I have also noticed that Access note is extremely fast on the iPhone 6. Typing on it is a breeze and it is also quick in response with my Apple bluetooth keyboard. A matter of fact, it is much faster than my Voicenote Empower notetaker which I bought a few years ago for $1200. Ouch!
So I urge anybody who wants a notetaker and who has an iPhone to forget about those other notetakers and pony up the $19 to get Access Note! Besides that, your iPhone already does much of the same things that one of those expensive notetaker devices do but for far less money.
Not sure why you had to pay to get this app as it is free and has been for a while as it is discontinued. A quick look at the app description shows that it was last updated in November 2013. Its a great app but I would never use an app that is discontinued as I value a well supported and updated apps.
I really like Access Notes and use it all the time. Now that it is no longer supported is therenother app that serves a similar function?

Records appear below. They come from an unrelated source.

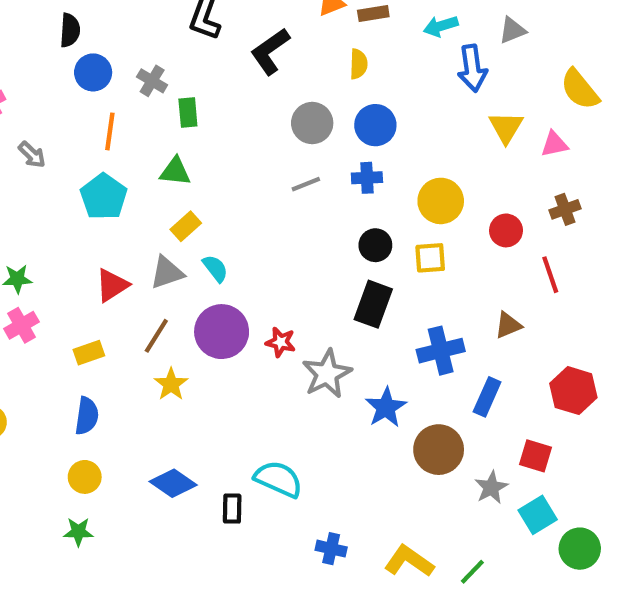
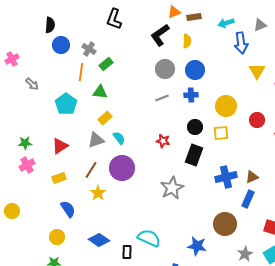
black L-shape: (270, 51) -> (160, 35), moved
green rectangle: (188, 112) -> (106, 64), turned 56
orange line: (110, 131) -> (81, 72), moved
red triangle: (112, 285) -> (60, 146), moved
brown triangle: (508, 325) -> (252, 177), moved
red star: (281, 342) -> (163, 141), moved
blue star: (386, 407) -> (197, 246), moved, turned -30
blue semicircle: (87, 416) -> (68, 209), moved, turned -42
gray star: (491, 487) -> (245, 254), moved

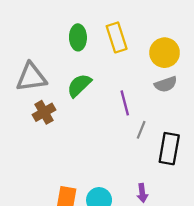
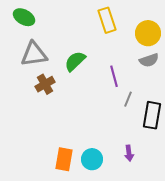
green ellipse: (78, 37) -> (24, 17), moved, turned -60

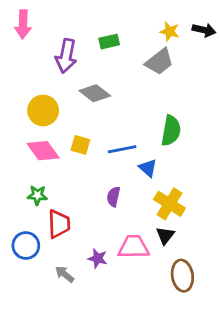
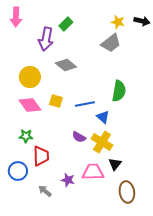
green rectangle: (109, 42) -> (66, 24), moved, turned -32
purple semicircle: (113, 197) -> (79, 137), turned -72
yellow cross: (169, 204) -> (102, 142), moved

I've always used my iPhone with a Bluetooth keyboard to take notes and write documents from within the Notes app that comes with the Apple software. Once you learn the VoiceOver keyboard shortcuts for navigating and editing this seems to work pretty well.
I did download Access Note a while back and tried it also. Nice that it integrates with DropBox, but I couldn't figure out why I would use this app rather than what comes with the iOS.
could someone compare the two apps? Maybe if not using VoiceOver the Access Note app has more built in keyboard shortcuts for editing and navigating? don't know.
Seams this app is no longer on AppStore. What we've paid for? Good job AFB.
Notebooks 10 has frequent updates and is quite accessible. I use it as a web cliper and to write class notes.
I absolutely love the notebooks app, however, there’s one long-standing issue, that prevents me from purchasing the iOS app, Mac app, or windows app. That is, that the windows app cannot be used with a screen reader. The iOS and Mac apps work beautifully, so this huge oversight should be fixed, sooner rather than later. I’ve tweeted the developer multiple times, and he says he’ll fix it at some point.
I believe we need to come together as a community, and urged the developer to make this happen.
He’s extremely responsive to support requests, as well as traditional feedback, so in my opinion, there’s absolutely no reason for this oversight.
I do not recommend that anyone purchase or use this app, until this issue is fixed, and the program can successfully be used on all platforms where it is available.